SUZAN ŞAHİN (Devamla) - Sayın üyeler, narenciye üreticilerinin zararlarının tamamı afet kapsamında karşılanmalı, üretimin önü açılmalıdır. Çiftçinin talepleri açık ve nettir. Tarımsal ürünlerin, canlı cansız üretim araçları ve tesisleri dâhil tüm tarımsal varlığın toplam parasal değerinin belirlendiği miktar yüzde 40'tan en az yüzde 10'a düşürülmelidir. Tarım sigortalarının kapsamına aşırı sıcak, etkili su kaybına bağlı meyve dökümü durumu eklenmeli, Çiftçi Kayıt Sistemine kayıtlı olma şartı kaldırılmalıdır. Sigorta şartları her çiftçinin ulaşabileceği hâle getirilmelidir. Çiftçinin borçları faizsiz en az iki yıl ertelenmeli, çiftçi ilk yıl zararı kapatmak için kendine, ikinci yıl geliriyle kredi borçlarını ödemek üzere çalışmalı, yerli üretimin önü açılmalıdır. İhracat pazarlarının korunması için gerekli tedbirler derhâl alınmalı, çiftçinin ithal ürünlerle rekabet edebileceği şartlar sağlanmalıdır.

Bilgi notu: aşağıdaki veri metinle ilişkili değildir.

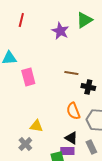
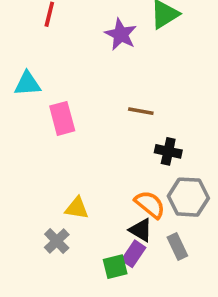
black cross: (88, 87) -> (168, 151), moved
orange semicircle: (73, 111) -> (150, 204), moved, turned 150
purple rectangle: (67, 151) -> (133, 254), turned -56

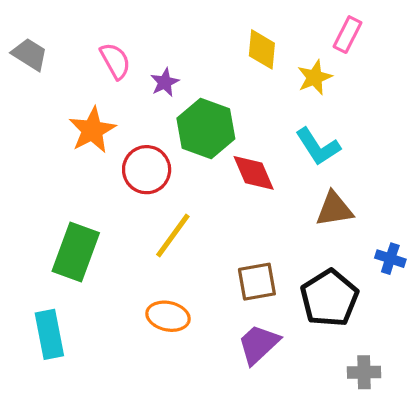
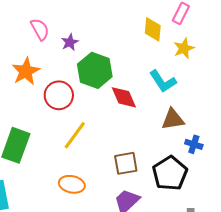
yellow diamond: (262, 49) -> (153, 29), moved
yellow star: (315, 77) -> (184, 48), moved
blue cross: (390, 259) -> (194, 144), moved

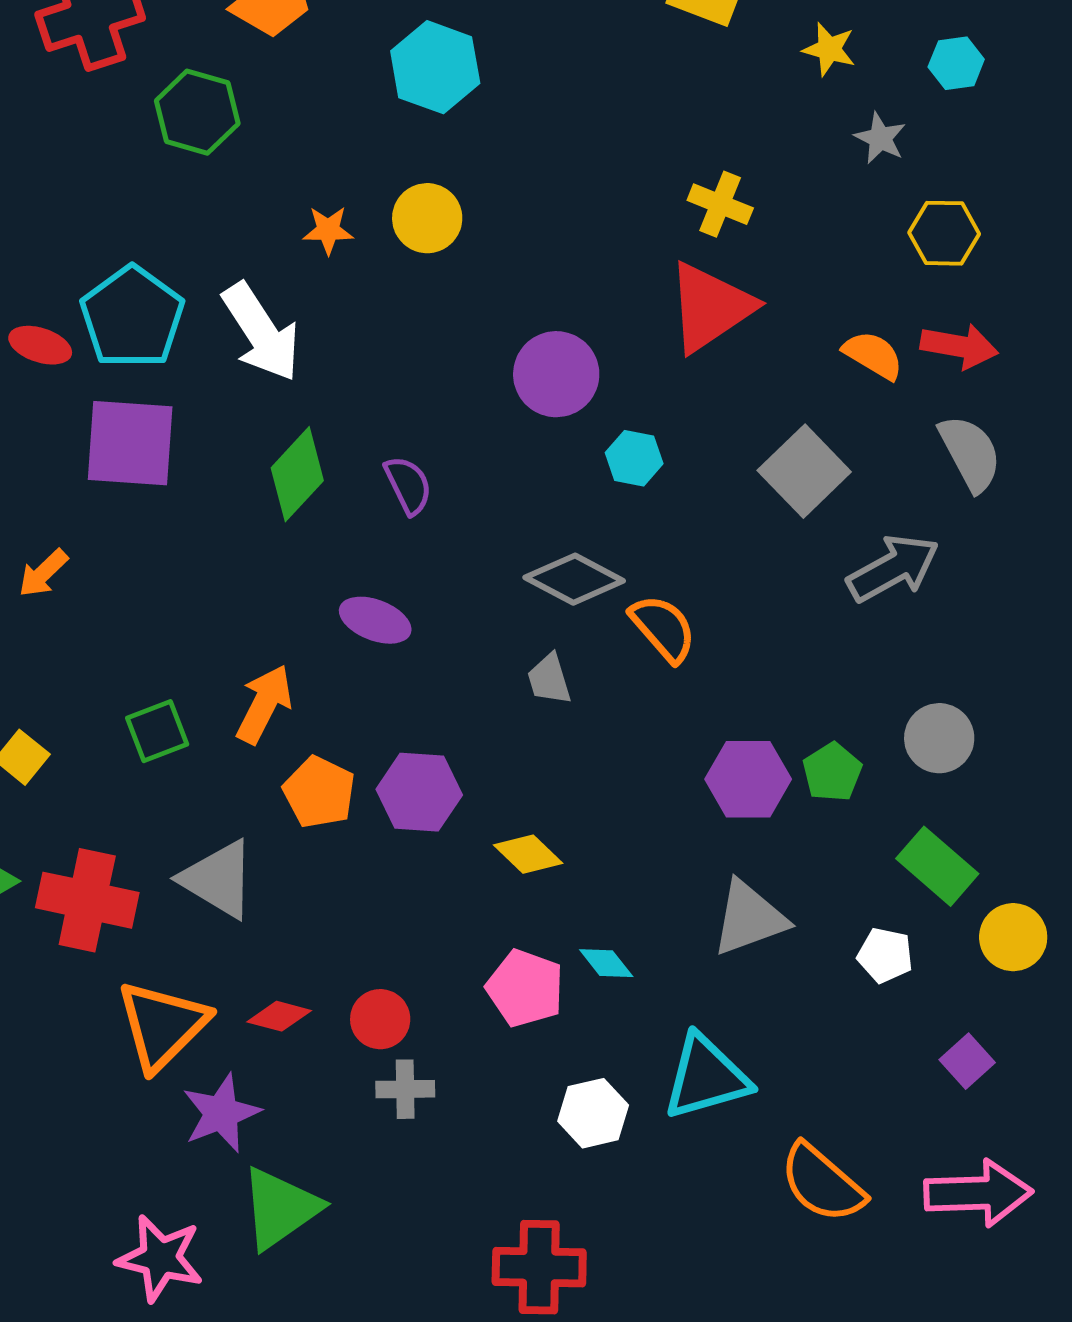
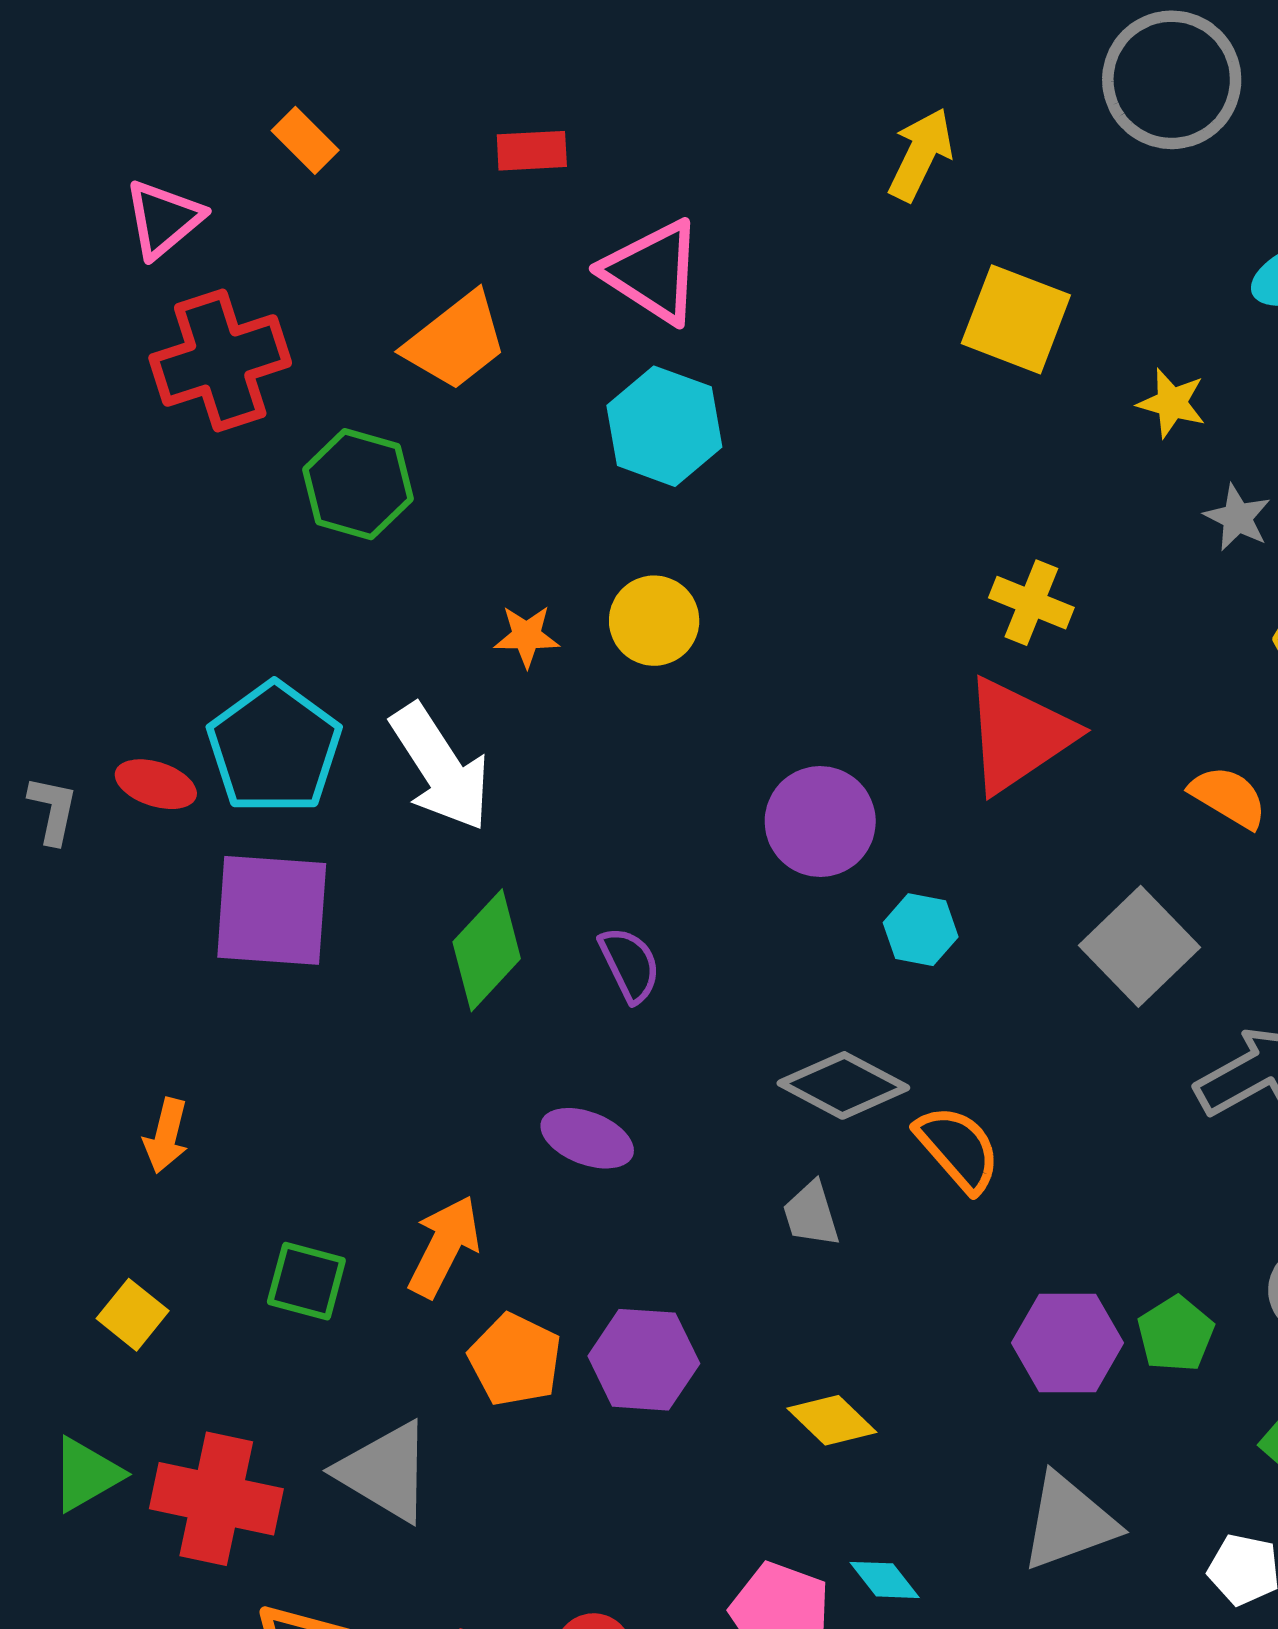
orange arrow: (43, 573) -> (166, 1136), moved, turned -32
green square: (157, 731) -> (306, 1281), turned 36
yellow diamond: (528, 854) -> (832, 1420), moved

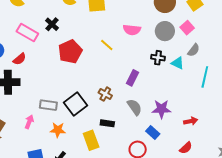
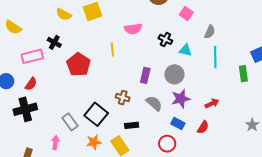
gray circle: (165, 31) -> (174, 74), moved
pink rectangle: (27, 32) -> (32, 56), turned -30
yellow line: (107, 45) -> (112, 50), turned 56
gray semicircle: (194, 50) -> (210, 32), moved
black cross: (158, 58) -> (165, 39), moved, turned 32
gray rectangle: (48, 105) -> (70, 122), turned 60
orange star: (58, 130) -> (94, 142), moved
red semicircle: (186, 148) -> (203, 127), moved

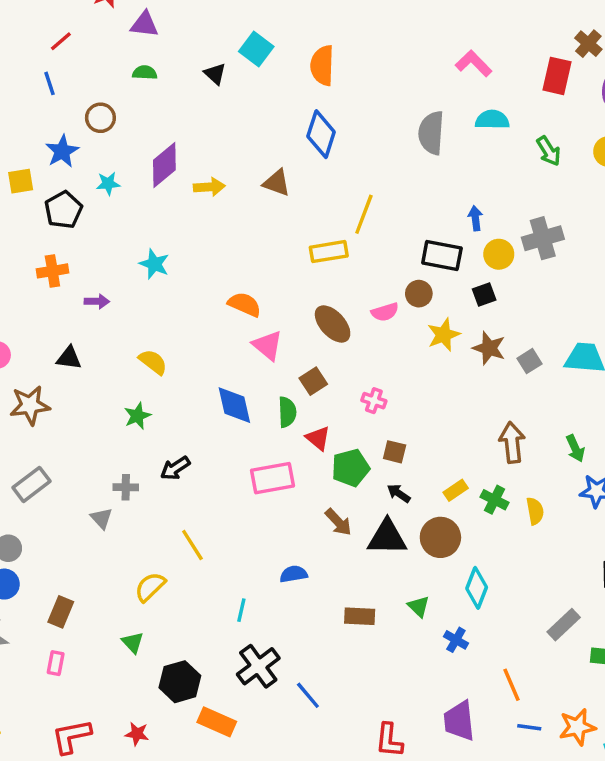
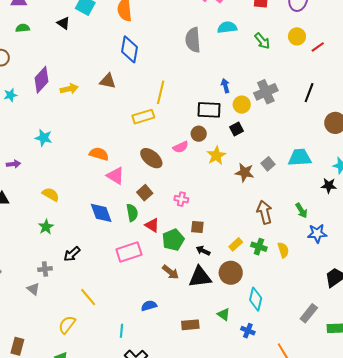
brown star: (489, 348) -> (245, 173), moved

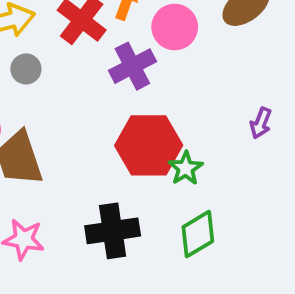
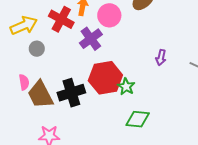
black cross: (113, 231) -> (71, 93), moved
green diamond: (198, 234) -> (138, 119), turned 45

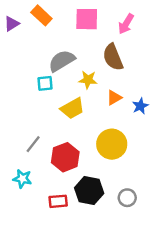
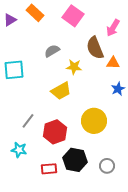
pink square: (87, 19) -> (73, 16), turned 35
pink arrow: (126, 24) -> (113, 28), moved
gray semicircle: (62, 61) -> (52, 51), size x0.7
cyan square: (45, 83) -> (14, 70), moved, size x1.5
orange triangle: (114, 98) -> (113, 63), moved, turned 32

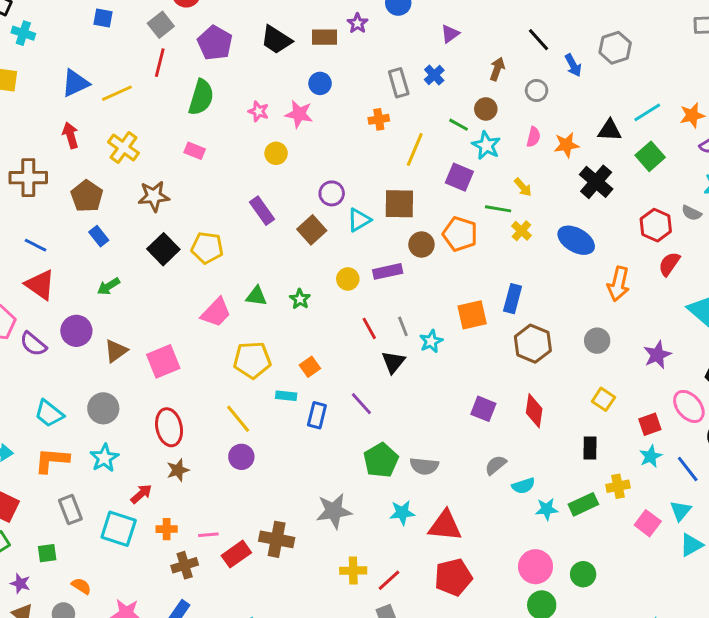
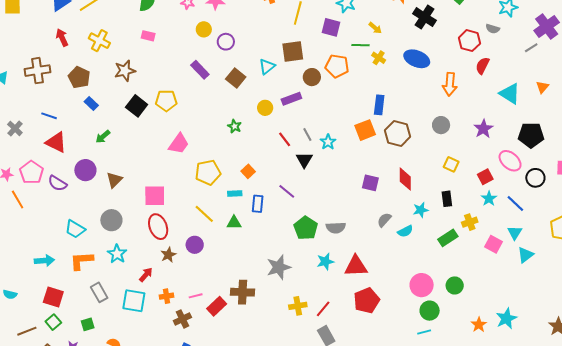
purple circle: (332, 193) -> (226, 42), moved
green triangle: (256, 296) -> (234, 223), moved
orange square: (472, 315) -> (365, 130), moved
pink square: (163, 361) -> (155, 196), moved, turned 30
purple circle: (241, 457) -> (195, 245), moved
cyan star: (547, 509) -> (421, 210), moved

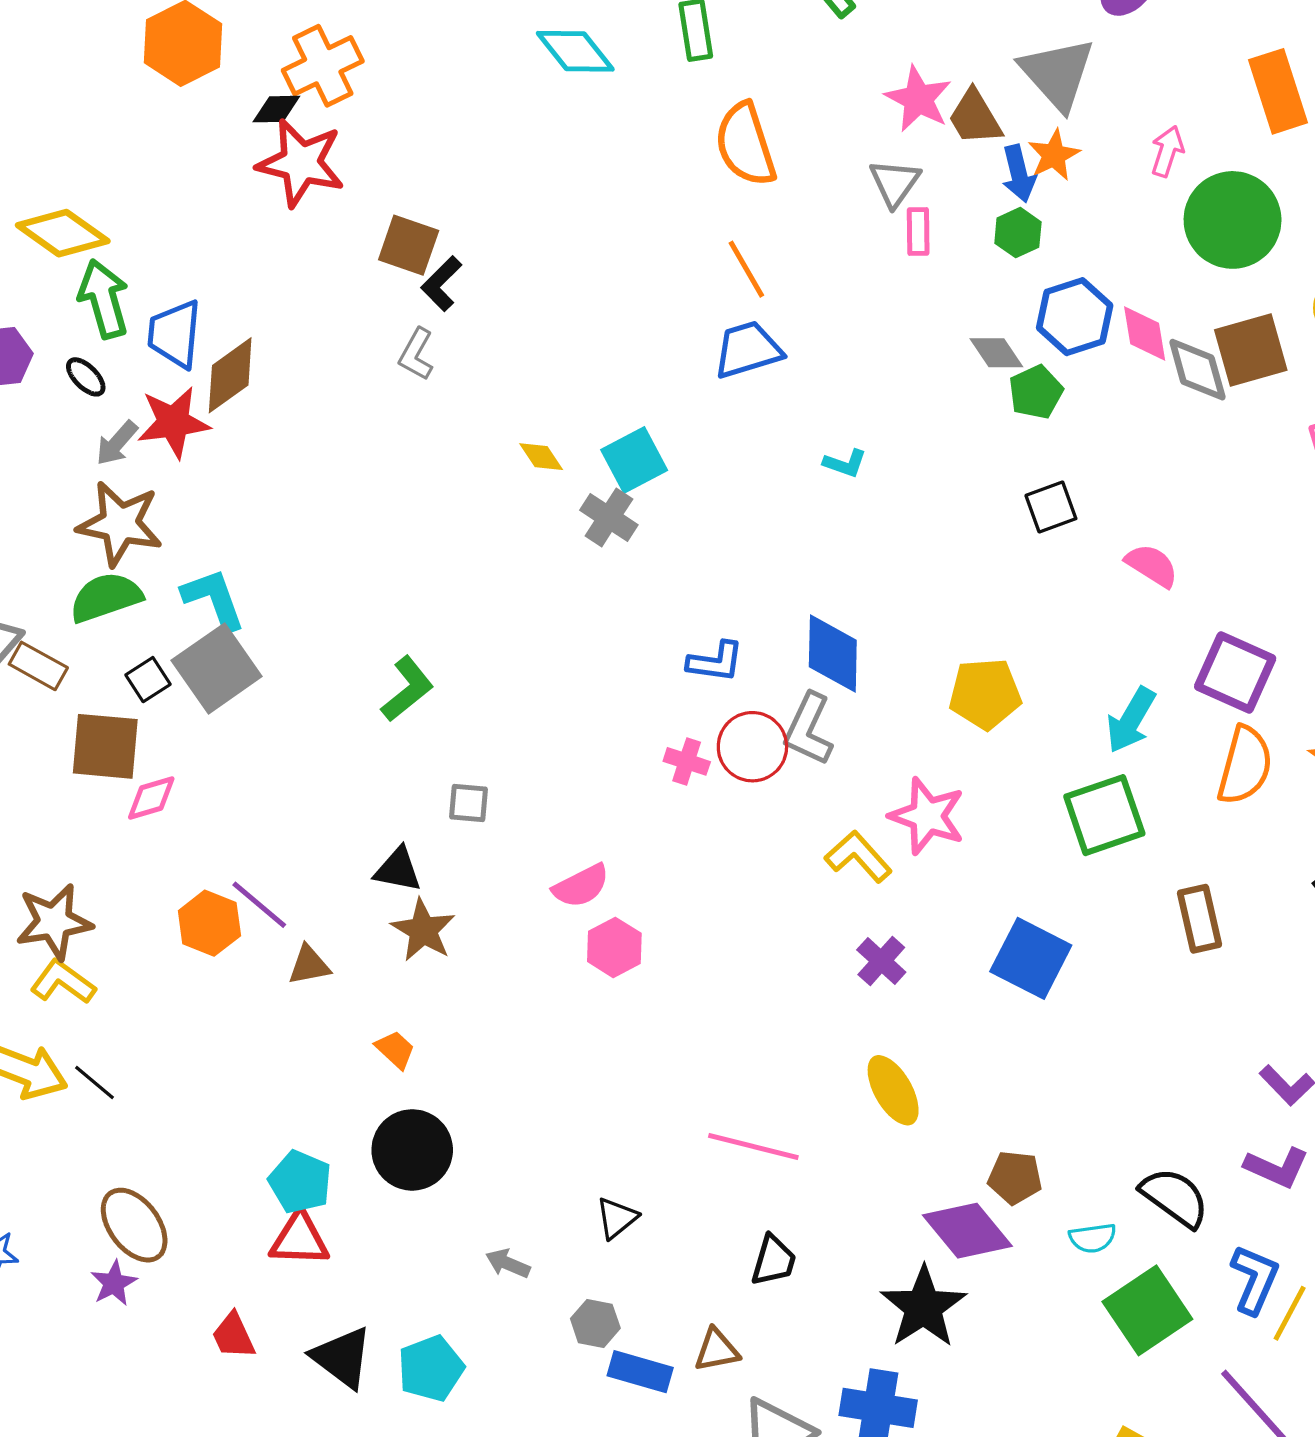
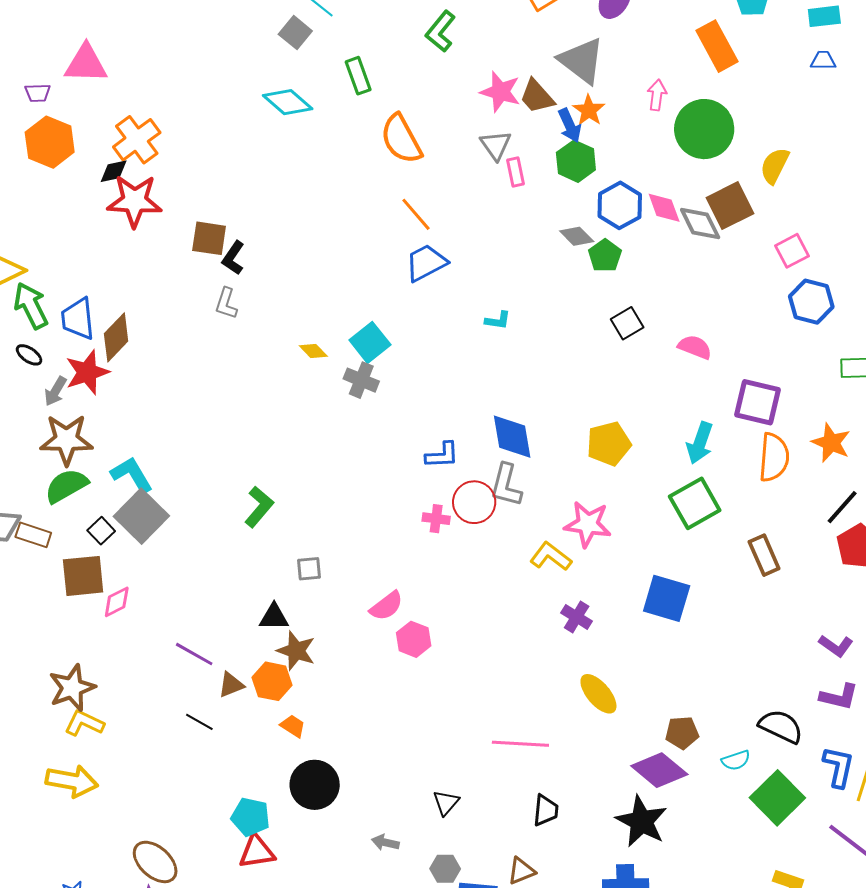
green hexagon: (1018, 233) -> (576, 161), size x1.4
orange hexagon: (209, 923) -> (272, 681), moved
black line: (95, 1083) -> (199, 722), moved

AKP Hükûmetini sözde değil, özde millî politikalar üretmeye, yerli tarım ve çiftçiye sahip çıkmaya davet ediyoruz.
(Mikrofon otomatik cihaz tarafından kapatıldı)
SUZAN ŞAHİN (Devamla) - Selamlıyorum.
Ulu Önder Atatürk'ün "Köylü milletin efendisidir." sözün hatırlatıyor, yüzünüzü yerli üretime dönün diyoruz.